## What you are asked to do
All that is wanted is a word-for-word retyping of the lines from the one containing "Terms of Use" through the end of the material below.

#### Data for this task ####

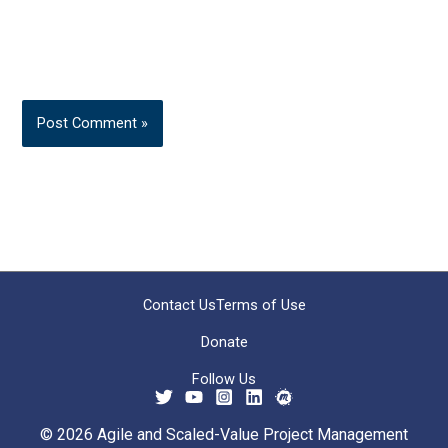
Contact Us
Terms of Use
Donate
Follow Us
© 2026 Agile and Scaled-Value Project Management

####

## Solution to this task
Terms of Use
Donate
Follow Us
© 2026 Agile and Scaled-Value Project Management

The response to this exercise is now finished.